▶ _Task prompt_: Print this span of the material below exactly: the line with "program if alcohol was involved. Because", the line with "misdemeanor. The maximum penalties", and every line between them, but nothing else.

▶ _Information supplied_:
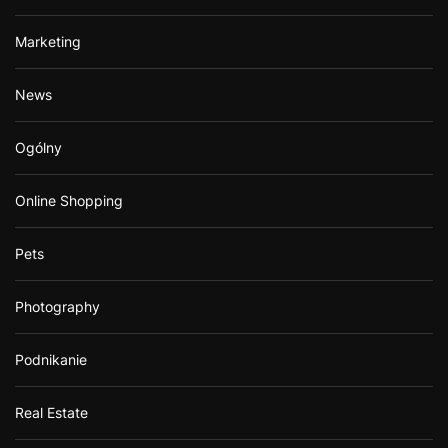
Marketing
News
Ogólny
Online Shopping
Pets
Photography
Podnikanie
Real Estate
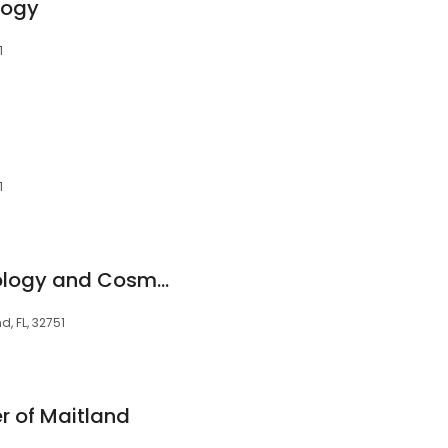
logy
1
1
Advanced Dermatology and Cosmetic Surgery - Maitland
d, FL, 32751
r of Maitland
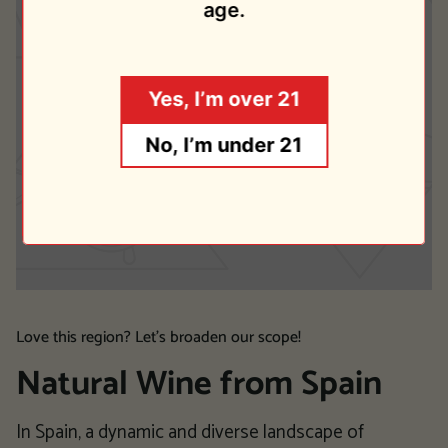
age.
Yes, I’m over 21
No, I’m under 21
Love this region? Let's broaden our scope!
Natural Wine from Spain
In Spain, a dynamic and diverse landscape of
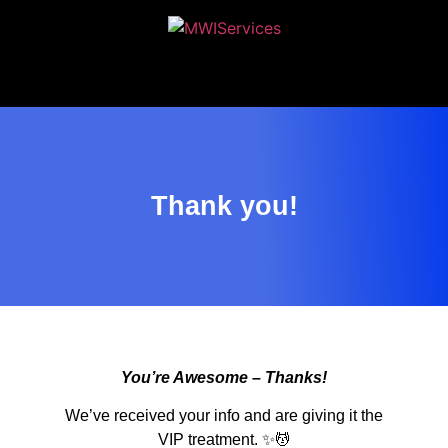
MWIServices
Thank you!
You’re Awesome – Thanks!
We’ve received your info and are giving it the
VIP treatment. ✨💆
* * *
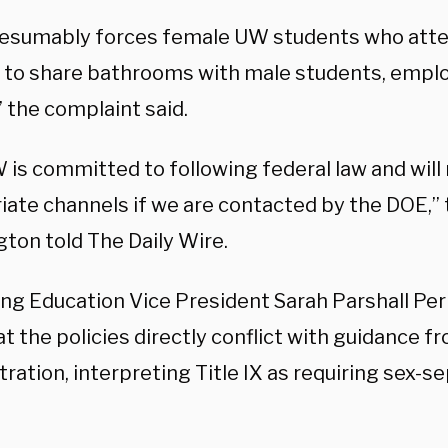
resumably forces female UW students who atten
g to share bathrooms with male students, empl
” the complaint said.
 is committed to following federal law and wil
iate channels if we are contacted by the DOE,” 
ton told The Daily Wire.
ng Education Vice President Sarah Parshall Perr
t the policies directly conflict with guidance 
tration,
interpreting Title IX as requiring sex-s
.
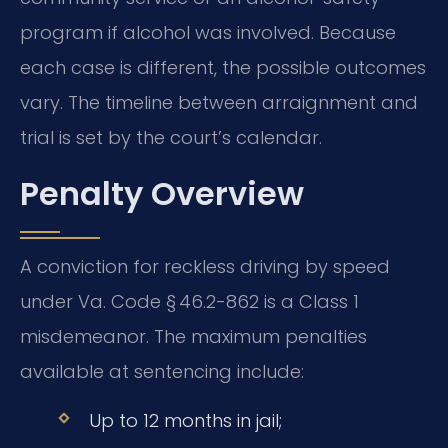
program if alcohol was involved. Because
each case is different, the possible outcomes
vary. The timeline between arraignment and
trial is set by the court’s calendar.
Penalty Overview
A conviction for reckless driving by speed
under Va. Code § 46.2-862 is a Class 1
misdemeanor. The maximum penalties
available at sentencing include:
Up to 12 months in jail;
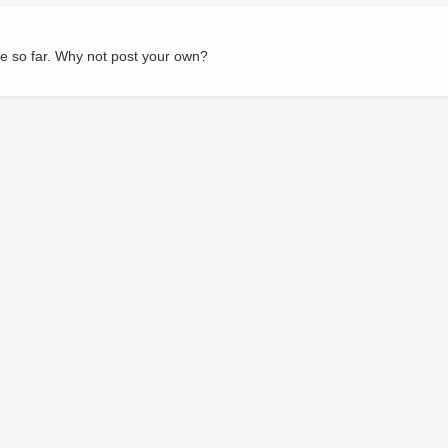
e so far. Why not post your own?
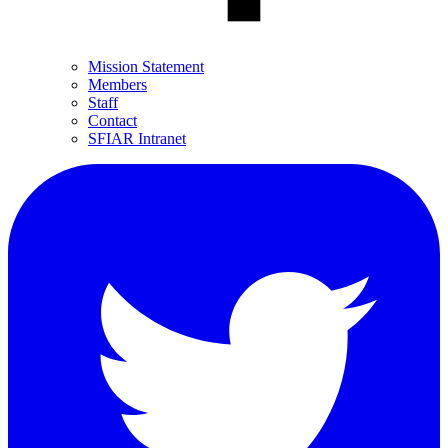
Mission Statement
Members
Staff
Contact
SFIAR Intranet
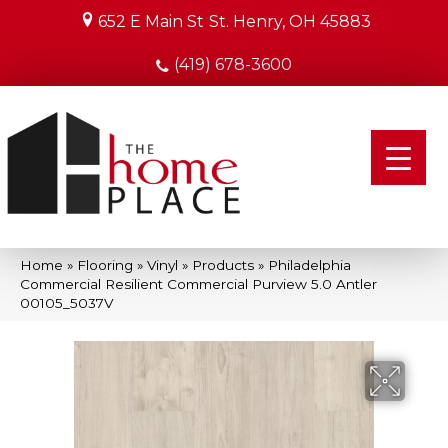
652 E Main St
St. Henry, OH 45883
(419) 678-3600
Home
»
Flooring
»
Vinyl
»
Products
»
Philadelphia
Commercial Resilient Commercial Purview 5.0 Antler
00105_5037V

▶ _Written solution_:
program if alcohol was involved. Because
each case is different, the possible outcomes
vary. The timeline between arraignment and
trial is set by the court’s calendar.
Penalty Overview
A conviction for reckless driving by speed
under Va. Code § 46.2-862 is a Class 1
misdemeanor. The maximum penalties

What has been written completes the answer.